El talento existe, pero la transición es el problema
Colombia constantemente produce jugadores que destacan en sus primeras etapas, pero no todos consiguen completar el camino hasta convertirse en futbolistas importantes a nivel internacional.
El desafío no estaría únicamente en descubrirlos, sino en acompañarlos durante los años más complicados de su formación, especialmente cuando deben pasar del fútbol juvenil a la competencia profesional.

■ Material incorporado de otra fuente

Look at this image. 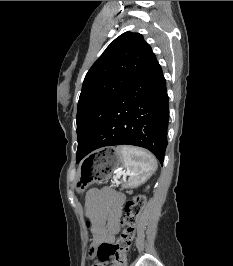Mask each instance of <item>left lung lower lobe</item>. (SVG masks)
<instances>
[{
    "label": "left lung lower lobe",
    "instance_id": "left-lung-lower-lobe-1",
    "mask_svg": "<svg viewBox=\"0 0 233 266\" xmlns=\"http://www.w3.org/2000/svg\"><path fill=\"white\" fill-rule=\"evenodd\" d=\"M168 100L166 80L153 54L77 161L98 148L128 144L150 150L162 165L167 146Z\"/></svg>",
    "mask_w": 233,
    "mask_h": 266
}]
</instances>
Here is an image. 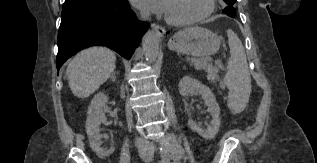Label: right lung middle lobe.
<instances>
[{
  "label": "right lung middle lobe",
  "mask_w": 317,
  "mask_h": 163,
  "mask_svg": "<svg viewBox=\"0 0 317 163\" xmlns=\"http://www.w3.org/2000/svg\"><path fill=\"white\" fill-rule=\"evenodd\" d=\"M122 0H66L63 5L61 18L76 15L84 11L109 6Z\"/></svg>",
  "instance_id": "dd1d6c3e"
}]
</instances>
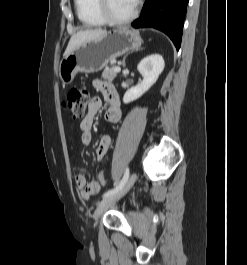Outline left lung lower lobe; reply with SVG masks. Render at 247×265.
Returning a JSON list of instances; mask_svg holds the SVG:
<instances>
[{"mask_svg":"<svg viewBox=\"0 0 247 265\" xmlns=\"http://www.w3.org/2000/svg\"><path fill=\"white\" fill-rule=\"evenodd\" d=\"M189 0H146L134 28H155L167 34L179 50Z\"/></svg>","mask_w":247,"mask_h":265,"instance_id":"obj_1","label":"left lung lower lobe"}]
</instances>
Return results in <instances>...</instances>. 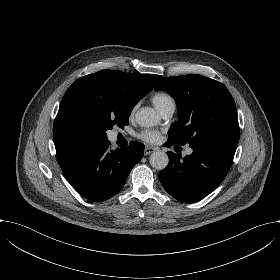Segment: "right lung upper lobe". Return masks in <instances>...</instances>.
Returning a JSON list of instances; mask_svg holds the SVG:
<instances>
[{
    "mask_svg": "<svg viewBox=\"0 0 280 280\" xmlns=\"http://www.w3.org/2000/svg\"><path fill=\"white\" fill-rule=\"evenodd\" d=\"M162 78L103 70L77 79L66 91L54 121L53 139L58 161L78 149L100 142L91 122L97 110L132 111Z\"/></svg>",
    "mask_w": 280,
    "mask_h": 280,
    "instance_id": "1",
    "label": "right lung upper lobe"
}]
</instances>
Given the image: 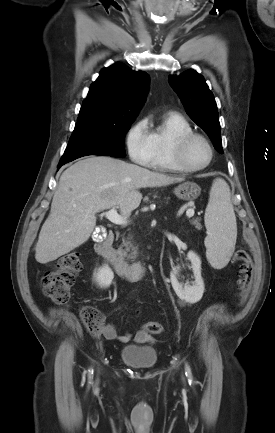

Ahí podría aparecer una de las principales funciones de Osorio.
Osorio ya demostró que puede trabajar con jóvenes

El entrenador tiene un antecedente que respalda esta posibilidad.
Durante su etapa en Atlético Nacional, Osorio trabajó con jugadores jóvenes que posteriormente tuvieron carreras importantes. Entre ellos aparecen Dávinson Sánchez, Sebastián Pérez, Stefan Medina y Marlos Moreno.
No todos llegaron al mismo nivel ni tuvieron el mismo recorrido, pero sus procesos muestran que el técnico tiene experiencia identificando futbolistas jóvenes y dándoles espacio dentro de estructuras competitivas.
La FCF ya tiene una estructura en marcha
Osorio no llegaría a construir el proceso desde cero.
La Federación ya desarrolla una metodología común para sus selecciones juveniles, además de programas de capacitación y mecanismos de observación de jugadores en diferentes regiones del país.
Por eso, su posible trabajo tendría que integrarse a una estructura que ya existe.
La oportunidad estaría en conectar mejor las diferentes categorías, evitando que un jugador destaque con una selección juvenil y después desaparezca del seguimiento nacional durante los años siguientes.
El gran reto sería llegar hasta la absoluta
El objetivo final sería que los procesos juveniles tengan una conexión mucho más clara con la Selección mayor.
Un jugador que destaque en Sub-17 debería seguir siendo observado cuando llegue a Sub-20 y posteriormente durante sus primeros años como profesional. De esa manera, la Federación podría detectar con mayor rapidez quiénes están preparados para dar el siguiente salto.
La misión de Osorio, si finalmente asume un papel dentro de las juveniles, no sería simplemente descubrir nuevas promesas. El verdadero desafío estaría en conseguir que los talentos que Colombia encuentra desde los 15 o 17 años no se pierdan en el camino y tengan un puente real hacia la Selección mayor.